A scheme of the continuous-flow photoreactor (after [21]).

Inflow rates into the reactor varied between 100 and 400 L/min using a peristaltic pump (Cole-Parmer Ltd., Chicago, IL, USA). Average retention times in the reactor as a function of flowrate were calculated based on a tracer study using Rhodamine-A in step-input experiments [39,40].

The lamp irradiation doses at 254 nm and 185 nm as a function of the flowrate were measured with Iodide–Iodate [41] and H2O2 [42] chemical actinometry, respectively. Measured photon fluxes were, respectively, (5.2 ± 1.3) × 1015 and (7.2 ± 1.8) × 1014 photons s−1 cm−2 for the 254 nm and 185 nm.

3.3. Photodegradation Experiments

The efficiency of sulfide removal from the water was investigated under two lamps: LP-Hg lamp emitting at 254 and 185 nm (i.e., termed combined lamp hereafter) and LP-Hg lamp emitting only at 254 nm.

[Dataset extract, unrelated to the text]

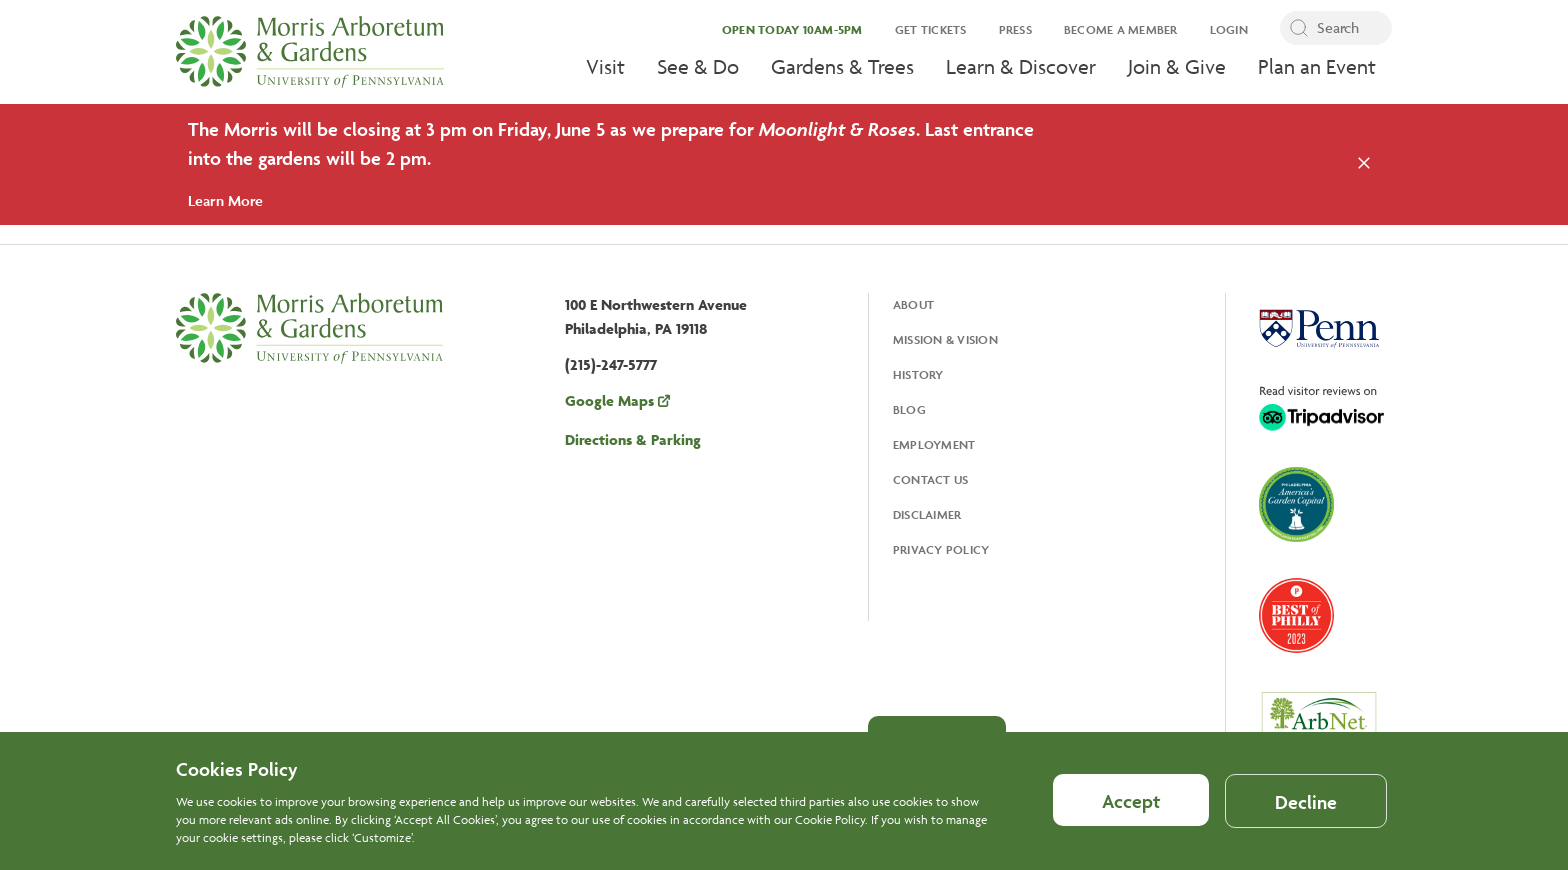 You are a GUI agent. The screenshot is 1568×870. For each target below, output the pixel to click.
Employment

Sulfide removal was examined in four different aqueous solutions: (a) Deionized water (DIW); (b) Deionized water containing Calcium carbonate (150–300 mg/L−1 as Calcium carbonate) that served as an ·OH scavenger; (c) Natural groundwater sampled from two boreholes located at the southern part of Israel (Arava region; Tzofar and Faran); and (d) Oxygen free natural groundwater (Tzofar and Faran). Each solution was pumped into the reactor at a different flowrate controlling the UV dose. All experiments were performed in duplicates.